BEGIN DATA EXCERPTS
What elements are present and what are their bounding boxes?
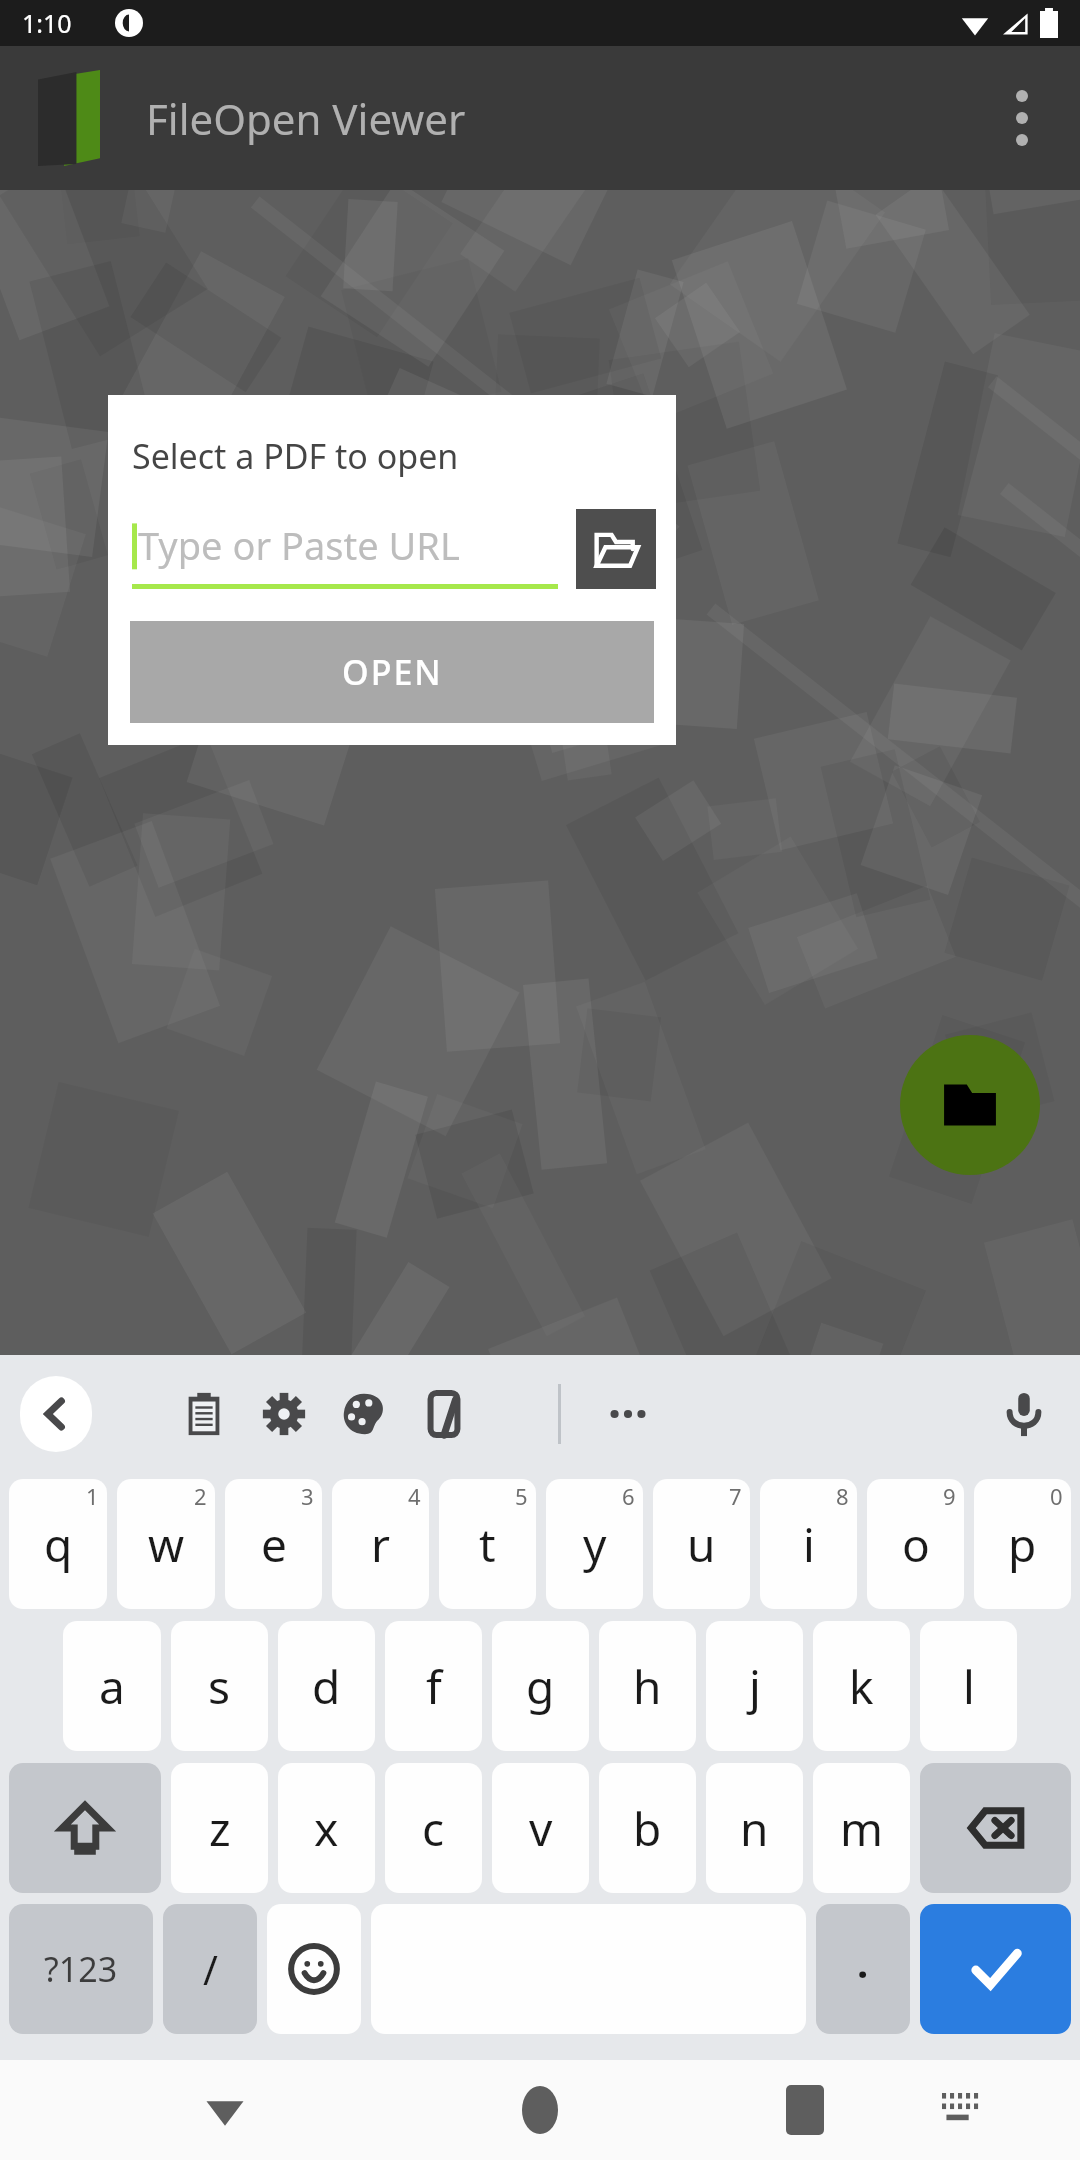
staticText: o <box>902 1513 930 1576</box>
button[interactable]: Back <box>20 1376 92 1452</box>
button[interactable]: Home <box>495 2065 585 2155</box>
button[interactable]: a <box>63 1621 161 1751</box>
button[interactable]: Type or Paste URL <box>132 507 558 589</box>
button[interactable]: f <box>385 1621 482 1751</box>
button[interactable]: h <box>599 1621 696 1751</box>
staticText: 5 <box>515 1481 528 1511</box>
staticText: 8 <box>836 1481 849 1511</box>
button[interactable]: Enter <box>920 1904 1071 2034</box>
button[interactable]: Handwriting <box>408 1378 480 1450</box>
button[interactable]: g <box>492 1621 589 1751</box>
button[interactable]: j <box>706 1621 803 1751</box>
button[interactable]: n <box>706 1763 803 1893</box>
staticText: 7 <box>729 1481 742 1511</box>
staticText: v <box>529 1797 553 1860</box>
button[interactable]: k <box>813 1621 910 1751</box>
staticText: 3 <box>301 1481 314 1511</box>
staticText: q <box>44 1513 73 1576</box>
button[interactable]: o <box>867 1479 964 1609</box>
staticText: b <box>633 1797 662 1860</box>
staticText: r <box>371 1513 390 1576</box>
staticText: n <box>740 1797 769 1860</box>
staticText: y <box>583 1513 607 1576</box>
button[interactable]: Switch keyboard <box>922 2070 1002 2150</box>
staticText: OPEN <box>342 649 443 695</box>
staticText: g <box>526 1655 555 1718</box>
staticText: s <box>208 1655 231 1718</box>
staticText: h <box>633 1655 662 1718</box>
button[interactable]: Shift <box>9 1763 161 1893</box>
button[interactable]: u <box>653 1479 750 1609</box>
staticText: w <box>148 1513 185 1576</box>
button[interactable]: v <box>492 1763 589 1893</box>
button[interactable]: More <box>592 1378 664 1450</box>
button[interactable]: Browse files <box>576 509 656 589</box>
staticText: m <box>840 1797 884 1860</box>
staticText: u <box>687 1513 716 1576</box>
staticText: t <box>479 1513 496 1576</box>
button[interactable]: ?123 <box>9 1904 153 2034</box>
button[interactable]: w <box>117 1479 215 1609</box>
staticText: 6 <box>622 1481 635 1511</box>
staticText: f <box>426 1655 442 1718</box>
button[interactable]: OPEN <box>130 621 654 723</box>
button[interactable]: Backspace <box>920 1763 1071 1893</box>
button[interactable]: . <box>816 1904 910 2034</box>
button[interactable]: More options <box>974 70 1070 166</box>
button[interactable]: e <box>225 1479 322 1609</box>
staticText: l <box>963 1655 975 1718</box>
staticText: i <box>803 1513 815 1576</box>
staticText: 1:10 <box>22 6 72 40</box>
button[interactable]: Open folder <box>900 1035 1040 1175</box>
staticText: e <box>261 1513 287 1576</box>
button[interactable]: Recents <box>760 2065 850 2155</box>
button[interactable]: Clipboard <box>168 1378 240 1450</box>
button[interactable]: Back <box>180 2065 270 2155</box>
staticText: ?123 <box>44 1946 118 1992</box>
staticText: Type or Paste URL <box>138 519 460 571</box>
button[interactable]: l <box>920 1621 1017 1751</box>
button[interactable]: b <box>599 1763 696 1893</box>
button[interactable]: c <box>385 1763 482 1893</box>
button[interactable]: r <box>332 1479 429 1609</box>
button[interactable]: m <box>813 1763 910 1893</box>
staticText: Select a PDF to open <box>132 433 459 479</box>
staticText: a <box>99 1655 125 1718</box>
staticText: FileOpen Viewer <box>146 90 466 147</box>
button[interactable]: Voice input <box>988 1378 1060 1450</box>
staticText: p <box>1008 1513 1037 1576</box>
staticText: / <box>203 1942 218 1996</box>
button[interactable]: / <box>163 1904 257 2034</box>
staticText: . <box>857 1935 869 1989</box>
staticText: k <box>849 1655 874 1718</box>
button[interactable]: i <box>760 1479 857 1609</box>
button[interactable]: d <box>278 1621 375 1751</box>
button[interactable]: Emoji <box>267 1904 361 2034</box>
staticText: z <box>209 1797 231 1860</box>
staticText: 0 <box>1050 1481 1063 1511</box>
staticText: 2 <box>194 1481 207 1511</box>
button[interactable]: Settings <box>248 1378 320 1450</box>
button[interactable]: y <box>546 1479 643 1609</box>
button[interactable]: z <box>171 1763 268 1893</box>
staticText: 4 <box>408 1481 421 1511</box>
button[interactable]: Theme <box>328 1378 400 1450</box>
staticText: d <box>312 1655 341 1718</box>
staticText: 9 <box>943 1481 956 1511</box>
staticText: j <box>749 1655 761 1718</box>
button[interactable]: q <box>9 1479 107 1609</box>
button[interactable]: t <box>439 1479 536 1609</box>
staticText: c <box>422 1797 445 1860</box>
staticText: 1 <box>86 1481 99 1511</box>
button[interactable]: p <box>974 1479 1071 1609</box>
button[interactable]: x <box>278 1763 375 1893</box>
staticText: x <box>314 1797 339 1860</box>
button[interactable]: s <box>171 1621 268 1751</box>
END DATA EXCERPTS
PROBLEM REQUIREMENTS - Give back each line above verbatim, dropping every picture.

EXERCISE RESULT -
What elements are present and what are their bounding boxes?
staticText: o <box>902 1513 930 1576</box>
button[interactable]: Back <box>20 1376 92 1452</box>
button[interactable]: Home <box>495 2065 585 2155</box>
button[interactable]: a <box>63 1621 161 1751</box>
button[interactable]: Type or Paste URL <box>132 507 558 589</box>
button[interactable]: f <box>385 1621 482 1751</box>
button[interactable]: h <box>599 1621 696 1751</box>
staticText: 5 <box>515 1481 528 1511</box>
staticText: 8 <box>836 1481 849 1511</box>
button[interactable]: Enter <box>920 1904 1071 2034</box>
button[interactable]: Handwriting <box>408 1378 480 1450</box>
button[interactable]: g <box>492 1621 589 1751</box>
button[interactable]: j <box>706 1621 803 1751</box>
button[interactable]: n <box>706 1763 803 1893</box>
staticText: 7 <box>729 1481 742 1511</box>
staticText: v <box>529 1797 553 1860</box>
button[interactable]: k <box>813 1621 910 1751</box>
staticText: 3 <box>301 1481 314 1511</box>
staticText: q <box>44 1513 73 1576</box>
button[interactable]: o <box>867 1479 964 1609</box>
staticText: b <box>633 1797 662 1860</box>
staticText: r <box>371 1513 390 1576</box>
staticText: n <box>740 1797 769 1860</box>
staticText: y <box>583 1513 607 1576</box>
button[interactable]: Switch keyboard <box>922 2070 1002 2150</box>
staticText: OPEN <box>342 649 443 695</box>
staticText: g <box>526 1655 555 1718</box>
staticText: s <box>208 1655 231 1718</box>
staticText: h <box>633 1655 662 1718</box>
button[interactable]: Shift <box>9 1763 161 1893</box>
button[interactable]: u <box>653 1479 750 1609</box>
staticText: w <box>148 1513 185 1576</box>
button[interactable]: v <box>492 1763 589 1893</box>
button[interactable]: More <box>592 1378 664 1450</box>
button[interactable]: Browse files <box>576 509 656 589</box>
staticText: m <box>840 1797 884 1860</box>
staticText: u <box>687 1513 716 1576</box>
staticText: t <box>479 1513 496 1576</box>
button[interactable]: ?123 <box>9 1904 153 2034</box>
button[interactable]: w <box>117 1479 215 1609</box>
staticText: 6 <box>622 1481 635 1511</box>
staticText: f <box>426 1655 442 1718</box>
button[interactable]: OPEN <box>130 621 654 723</box>
button[interactable]: Backspace <box>920 1763 1071 1893</box>
button[interactable]: . <box>816 1904 910 2034</box>
button[interactable]: More options <box>974 70 1070 166</box>
button[interactable]: e <box>225 1479 322 1609</box>
staticText: l <box>963 1655 975 1718</box>
staticText: i <box>803 1513 815 1576</box>
staticText: 1:10 <box>22 6 72 40</box>
button[interactable]: Open folder <box>900 1035 1040 1175</box>
staticText: e <box>261 1513 287 1576</box>
button[interactable]: Recents <box>760 2065 850 2155</box>
button[interactable]: Clipboard <box>168 1378 240 1450</box>
button[interactable]: Back <box>180 2065 270 2155</box>
staticText: ?123 <box>44 1946 118 1992</box>
staticText: Type or Paste URL <box>138 519 460 571</box>
button[interactable]: l <box>920 1621 1017 1751</box>
button[interactable]: b <box>599 1763 696 1893</box>
button[interactable]: c <box>385 1763 482 1893</box>
button[interactable]: r <box>332 1479 429 1609</box>
button[interactable]: m <box>813 1763 910 1893</box>
staticText: Select a PDF to open <box>132 433 459 479</box>
staticText: a <box>99 1655 125 1718</box>
staticText: FileOpen Viewer <box>146 90 466 147</box>
button[interactable]: Voice input <box>988 1378 1060 1450</box>
staticText: p <box>1008 1513 1037 1576</box>
staticText: / <box>203 1942 218 1996</box>
button[interactable]: / <box>163 1904 257 2034</box>
staticText: . <box>857 1935 869 1989</box>
staticText: k <box>849 1655 874 1718</box>
button[interactable]: i <box>760 1479 857 1609</box>
button[interactable]: d <box>278 1621 375 1751</box>
button[interactable]: Emoji <box>267 1904 361 2034</box>
staticText: z <box>209 1797 231 1860</box>
staticText: 0 <box>1050 1481 1063 1511</box>
staticText: 2 <box>194 1481 207 1511</box>
button[interactable]: Settings <box>248 1378 320 1450</box>
button[interactable]: y <box>546 1479 643 1609</box>
button[interactable]: z <box>171 1763 268 1893</box>
staticText: 4 <box>408 1481 421 1511</box>
button[interactable]: Theme <box>328 1378 400 1450</box>
staticText: d <box>312 1655 341 1718</box>
staticText: 9 <box>943 1481 956 1511</box>
staticText: j <box>749 1655 761 1718</box>
button[interactable]: q <box>9 1479 107 1609</box>
button[interactable]: t <box>439 1479 536 1609</box>
staticText: c <box>422 1797 445 1860</box>
staticText: 1 <box>86 1481 99 1511</box>
button[interactable]: p <box>974 1479 1071 1609</box>
button[interactable]: x <box>278 1763 375 1893</box>
staticText: x <box>314 1797 339 1860</box>
button[interactable]: s <box>171 1621 268 1751</box>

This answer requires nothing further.